ADIL SEJAK DALAM PIKIRAN
Yer 28-30, 2 Kor 7 , 8 Oktober 2023
Pernahkah Anda mendengar narasi “adil sejak dalam pikiran” ? Kalimat ini ditulis oleh Pramoedya Ananta Toer dalam novelnya yang berjudul “Bumi Anak Manusia”. Ia menuliskan pemikiran jernih seorang serdadu Belanda yang membelot karena merasa tidak adil. Saat ini, narasi ‘adil sejak dalam pikiran” sering diucapkan para narasumber dalam acara diskusi di televisi. Apa sebenarnya yang dimaksud dengan “adil sejak dalam pikiran” ?
Pada dasarnya, manusia bersifat subyektif dan tidak obyektif, artinya ia menilai segala sesuatu dengan cara pandang yang tidak adil jika itu berkaitan dengan dirinya sendiri. Narasi “adil sejak dalam pikiran” menganjurkan kepada kita selalu menilai segala sesuatu dengan adil dan tidak subyektif, bahkan sejak ada dalam pikiran kita, sejak ada dalam hati nurani kita. Seperti yang juga ditulis oleh Rasul Paulus, “Sebab itu aku senantiasa berusaha untuk hidup dengan hati nurani yang murni di hadapan Allah dan manusia (Kisah Para Rasul 24:16)”
Yang menjadi pertanyaan adalah, bisakah kita bersifat adil dan obyektif ? Bukankah pada dasarnya kita punya kecenderungan alami untuk berpikir dan bertindak menguntungkan diri sendiri ? Ada pepatah yang terkenal yang dikatakan oleh Perdana Menteri Inggris Winston Churchill, “Right or Wrong is my Country” (Salah atau benar adalah negaraku), perkataan ini menggambarkan subyektifitas manusia yang bersifat alami dan dianggap sebagai hal yang wajar. Lalu, apakah kemudian “adil sejak dalam pikiran” hanya sekedar retorika indah namun pada dasarnya tidak akan pernah bisa terlaksana ?

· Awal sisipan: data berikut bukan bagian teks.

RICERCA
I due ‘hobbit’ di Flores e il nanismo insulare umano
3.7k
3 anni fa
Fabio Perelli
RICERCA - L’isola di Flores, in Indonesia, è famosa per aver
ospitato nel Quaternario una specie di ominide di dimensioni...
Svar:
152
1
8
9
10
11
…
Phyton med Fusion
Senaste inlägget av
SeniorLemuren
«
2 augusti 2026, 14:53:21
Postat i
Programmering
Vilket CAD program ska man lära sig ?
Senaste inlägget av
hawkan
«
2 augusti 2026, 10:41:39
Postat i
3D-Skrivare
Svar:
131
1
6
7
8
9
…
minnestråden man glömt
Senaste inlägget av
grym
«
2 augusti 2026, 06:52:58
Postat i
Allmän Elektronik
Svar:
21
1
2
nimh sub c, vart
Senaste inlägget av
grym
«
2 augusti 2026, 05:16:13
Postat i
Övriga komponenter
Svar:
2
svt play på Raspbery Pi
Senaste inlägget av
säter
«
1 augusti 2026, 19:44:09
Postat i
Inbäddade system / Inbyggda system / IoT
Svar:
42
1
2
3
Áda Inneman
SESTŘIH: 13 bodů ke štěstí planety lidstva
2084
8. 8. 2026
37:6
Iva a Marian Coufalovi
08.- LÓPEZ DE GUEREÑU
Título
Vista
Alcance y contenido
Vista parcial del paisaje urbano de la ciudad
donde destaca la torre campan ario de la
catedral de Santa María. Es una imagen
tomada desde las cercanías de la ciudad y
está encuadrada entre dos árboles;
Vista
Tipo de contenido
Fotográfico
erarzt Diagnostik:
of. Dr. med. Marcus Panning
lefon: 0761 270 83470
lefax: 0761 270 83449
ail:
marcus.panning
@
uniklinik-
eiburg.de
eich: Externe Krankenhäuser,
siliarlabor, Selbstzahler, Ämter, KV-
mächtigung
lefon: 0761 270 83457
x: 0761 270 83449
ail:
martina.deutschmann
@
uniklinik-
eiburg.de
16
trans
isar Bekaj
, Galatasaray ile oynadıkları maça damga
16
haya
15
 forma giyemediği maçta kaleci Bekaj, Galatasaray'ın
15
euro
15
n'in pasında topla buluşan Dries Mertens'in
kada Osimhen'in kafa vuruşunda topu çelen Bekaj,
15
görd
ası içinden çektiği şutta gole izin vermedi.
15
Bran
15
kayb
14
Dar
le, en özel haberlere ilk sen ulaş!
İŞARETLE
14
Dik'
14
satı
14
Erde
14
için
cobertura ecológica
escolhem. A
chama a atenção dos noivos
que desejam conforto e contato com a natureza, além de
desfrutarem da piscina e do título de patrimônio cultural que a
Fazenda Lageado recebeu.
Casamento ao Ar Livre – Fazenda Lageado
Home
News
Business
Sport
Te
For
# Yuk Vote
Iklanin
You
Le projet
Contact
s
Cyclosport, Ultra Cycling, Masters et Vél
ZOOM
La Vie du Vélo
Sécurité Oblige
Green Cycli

Ayat bacaan diatas menceritakan kisah raja Daud yang pernah mengambil secara licik istri sahabatnya, Uria, yang bernama Betsyeba, tanpa rasa bersalah. Untuk mengingatkan “dosa” besarnya ini, Nabi Natan menanyakan pendapat Daud tentang seorang yang mengambil anak domba temannya yang hanya punya satu-satunya untuk dimasak bagi tamunya, padahal ia sendiri punya banyak ternak. Pendapat obyektif Daud bagi seorang yang berlaku tidak adil ini adalah : orang itu harus dihukum mati dan dengan cerita ini, Nabi Natan secara terus terang membuka selubung hati licik Daud, dan menunjuk hidungnya, “Engkaulah orangnya itu !”
Melalui kisah raja Daud, kita mendapat gambaran yang jelas bahwa siapapun kita, terutama kita yang mempunyai kewenangan atau kekuasaan, cenderung terbutakan hati, atau cenderung berhati tak murni, atau cenderung “tidak adil sejak dalam pikiran”. Jika berkaitan dengan kepentingan kita sendiri, kecenderungan melakukan tindakan yang tidak adil ini sering diibaratkan sebagai “pisah yang hanya tajam di satu sisi”, yaitu sisi yang mengarah kepada orang lain, bukan sisi yang mengarah pada kita. Bagaimanakah pendapat Anda ? (DD)
Questions :
1. Apa pendapat Anda tentang narasi “adil sejak dalam pikiran” ? Benarkah manusia cenderung tidak adil ?
2. Apa yang harus kita lakukan agar kita tidak berlaku seperti pisau yang hanya tajam di satu sisi ?
Values :
Sebagai warga kerajaan, kita harus mengembangkan dignity Sang Raja, yaitu selalu berhati murni dan tidak ingin mengorbankan orang lain.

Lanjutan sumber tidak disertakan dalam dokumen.